Celebrated Baroque Spanish artist Bartolomé Esteban Murillo’s prodigal son paintings — a series of masterpieces rooted in the biblical parable — are heading to the Southern Methodist University campus’ Meadows Museum.

On loan from the National Gallery of Ireland February 20-June, the six grand canvases commissioned for churches and cathedrals in the mid-1600s will travel to the United States for the first time. And Meadows will be the only venue in the country where we can see the showcase entitled, Murillo: Picturing the Prodigal Son.

Meadows Museum Director ad interim and Curator Amanda W. Dotseth says it’s a “true privilege.”

“The Meadows Museum is home to the largest number of paintings by Murillo in the United States and is the ideal venue to introduce this series to American audiences,” she says. “We are very grateful to the National Gallery of Ireland and to the other lenders who made this extraordinary presentation possible.”

Although Murillo frequently painted religious subjects for his patrons in Seville, the prodigal son parable was somewhat unusual for the time, according to the museum’s press release. This exhibition therefore brings together a select group of 16th- and 17th-century images that take different approaches to the visualization of the story, related in Luke 15.

“While the episode near the end of the parable—the son’s return home to his forgiving father—is most widely recognized as the pivotal moment, Murillo expands the narrative into six parts focused on the son’s actions and their consequences before concluding with his return home,” explain Meadows’ experts in their literature on the exhibition. “The series demonstrates Murillo’s skill at staging and visualizing narrative; each painting’s composition is independently representative but also cues sequential reading and the collective experience of the series as a whole.”
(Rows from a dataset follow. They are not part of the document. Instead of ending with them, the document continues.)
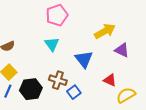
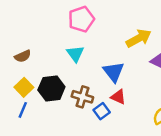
red triangle: (110, 80) -> (118, 97), moved
black hexagon: (31, 89) -> (51, 88), moved

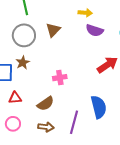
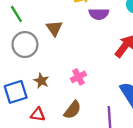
brown star: (23, 63) -> (41, 81), moved
red triangle: (15, 98) -> (38, 115), turned 32

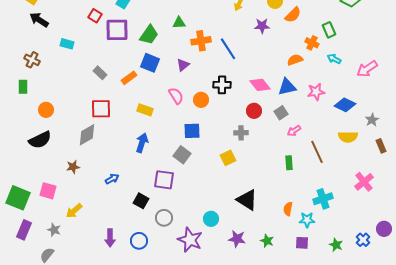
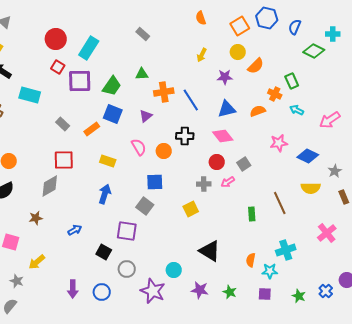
cyan rectangle: (67, 44) -> (30, 95), size x1.5
blue triangle: (287, 87) -> (227, 109), moved
pink arrow: (294, 131) -> (228, 182), moved

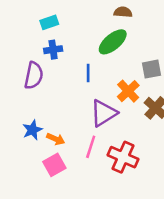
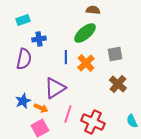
cyan rectangle: (49, 22) -> (23, 20), moved
orange cross: (128, 91) -> (86, 63), moved
purple triangle: (104, 113) -> (55, 88), moved

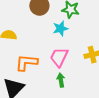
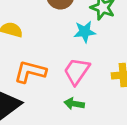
green arrow: (61, 80) -> (74, 104), turned -80

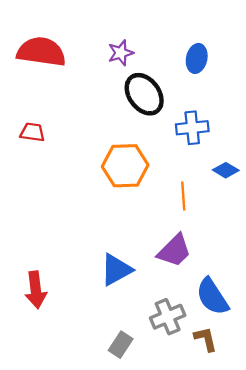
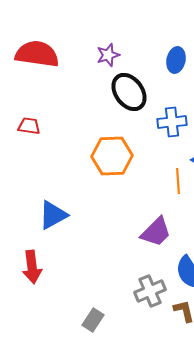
orange line: (183, 196) -> (178, 181), moved
blue triangle: (116, 270) -> (53, 215), moved
gray rectangle: (121, 345) -> (93, 320), moved

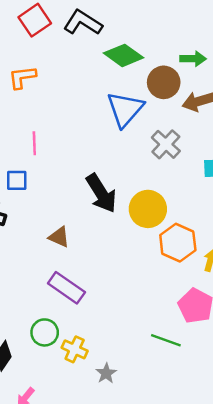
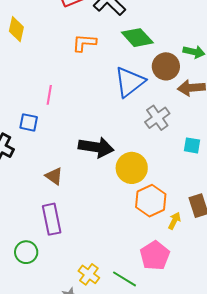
orange L-shape: (22, 77) -> (84, 43), moved
black arrow: (101, 193) -> (96, 147), turned -60
purple rectangle: (66, 288) -> (52, 219), turned 32
yellow cross: (75, 349) -> (89, 274), moved

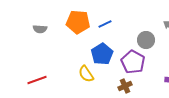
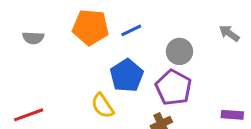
gray circle: (146, 40) -> (179, 51), moved

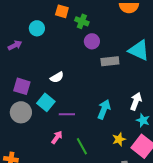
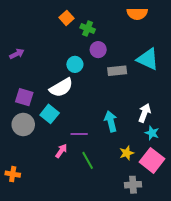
orange square: (62, 11) -> (66, 18), turned 32
cyan circle: (37, 28) -> (75, 64), moved
white semicircle: (57, 77) -> (61, 88), size x1.6
cyan arrow: (104, 109) -> (111, 121), turned -36
purple line: (67, 114) -> (79, 134), moved

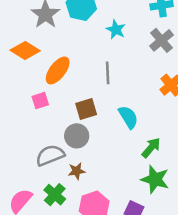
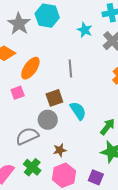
cyan star: (116, 30) -> (85, 30), moved
cyan semicircle: (128, 117) -> (78, 111), moved
brown star: (77, 171) -> (60, 150), moved

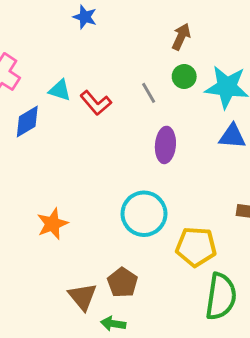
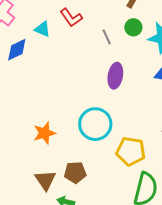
red L-shape: (96, 103) -> (71, 18), moved
orange star: (52, 224) -> (44, 133), moved
brown pentagon: (123, 282) -> (75, 172), turned 30

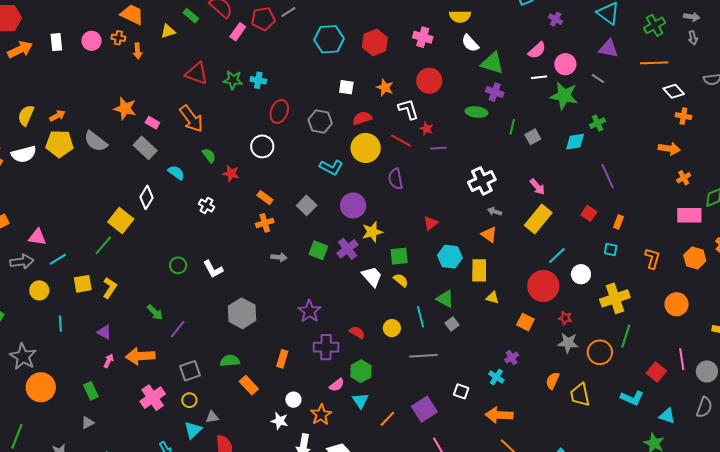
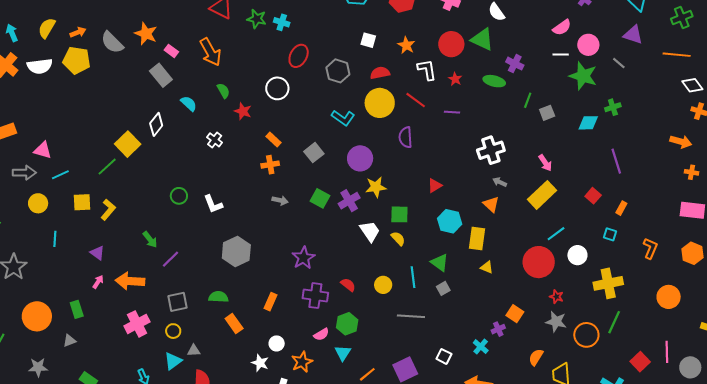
green triangle: (492, 63) -> (482, 39), moved
red star: (426, 129) -> (455, 79), moved
gray semicircle: (96, 141) -> (112, 42), moved
orange cross: (684, 178) -> (691, 172), turned 32
orange square: (525, 322) -> (515, 314), moved
orange circle: (41, 387) -> (37, 316), moved

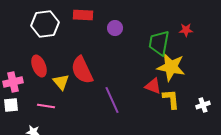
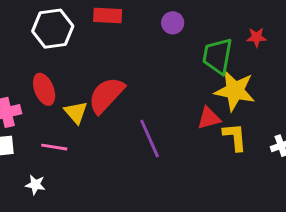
purple circle: (115, 28) -> (173, 23), moved
red semicircle: (82, 70) -> (106, 95), turned 68
red triangle: (153, 86) -> (209, 118), turned -36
Since the prodigal son story was not popular in Spain at the time, Murillo likely turned to foreign prints which would have been easily accessible to him in cosmopolitan, 17th-century Seville. The exhibit includes a number of etchings thought to be source material for the artist.

Etchings by Albrecht Dürer, Jacques Callot, and Pietro Testa included in the display will show work that may have influenced Murillo.
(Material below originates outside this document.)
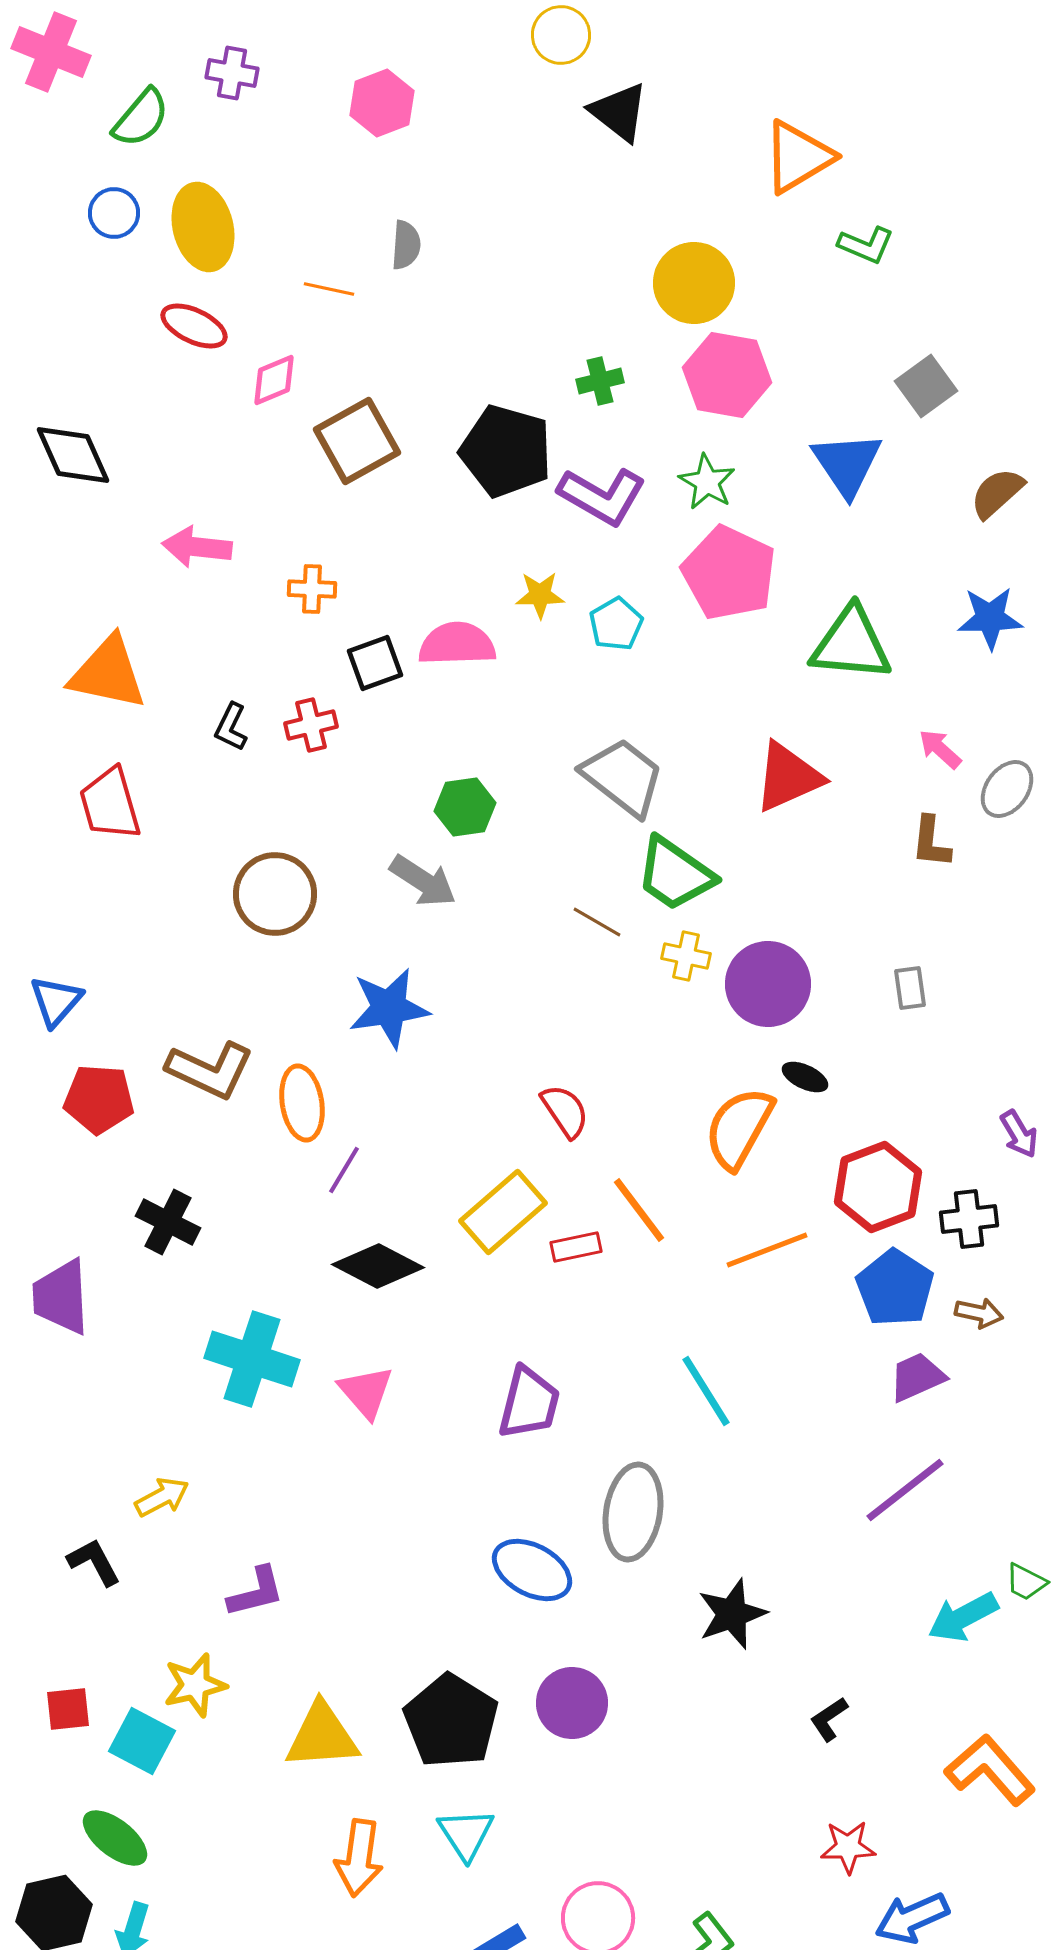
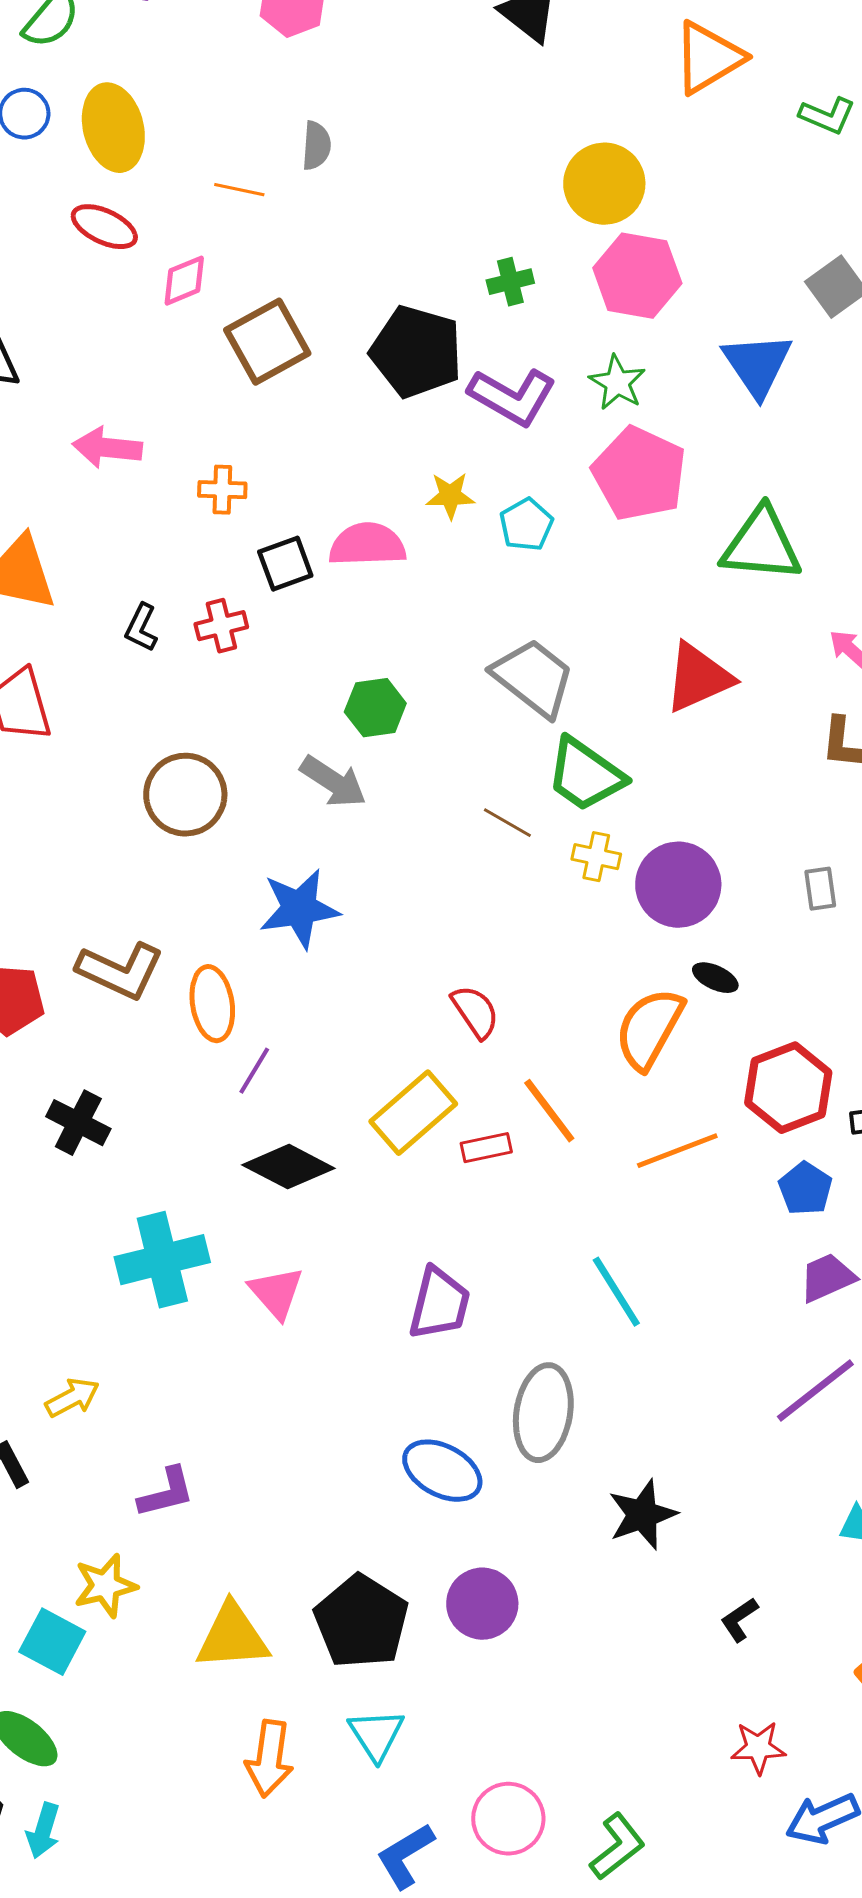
green L-shape: (866, 245) -> (827, 116), moved
blue pentagon: (895, 1288) -> (805, 1189), size x0.7
cyan cross: (252, 1359) -> (162, 1260), turned -32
The catalogue is dedicated to Mark A. Roglán, the renowned late museum director who died of cancer earlier this year. He is remembered not only as one of the country’s most distinguished Spanish art scholars but also “the preeminent mover and shaker in collaborations between American and Spanish museums.” It will be the last publication for which he served as a co-editor.
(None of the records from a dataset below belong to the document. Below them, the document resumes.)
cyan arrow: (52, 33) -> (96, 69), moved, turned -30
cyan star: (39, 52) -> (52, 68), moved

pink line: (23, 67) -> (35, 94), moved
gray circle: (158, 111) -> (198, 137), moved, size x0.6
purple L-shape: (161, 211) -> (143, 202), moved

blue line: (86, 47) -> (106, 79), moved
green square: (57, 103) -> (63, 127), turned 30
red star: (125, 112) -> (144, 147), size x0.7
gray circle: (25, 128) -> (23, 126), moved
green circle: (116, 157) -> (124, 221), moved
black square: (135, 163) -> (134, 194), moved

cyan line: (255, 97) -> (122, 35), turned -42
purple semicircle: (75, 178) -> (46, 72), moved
“Murillo: Picturing the Prodigal Son and the accompanying catalogue are very much the result of Mark’s passion for sharing the art of Spain with the world,” said Linda P. Custard, SMU Trustee Emerita and Chair of the Meadows Museum Advisory Council. “Although Mark is not here to celebrate the opening of the exhibition with us, every visitor to the museum will be experiencing his vision and his legacy.”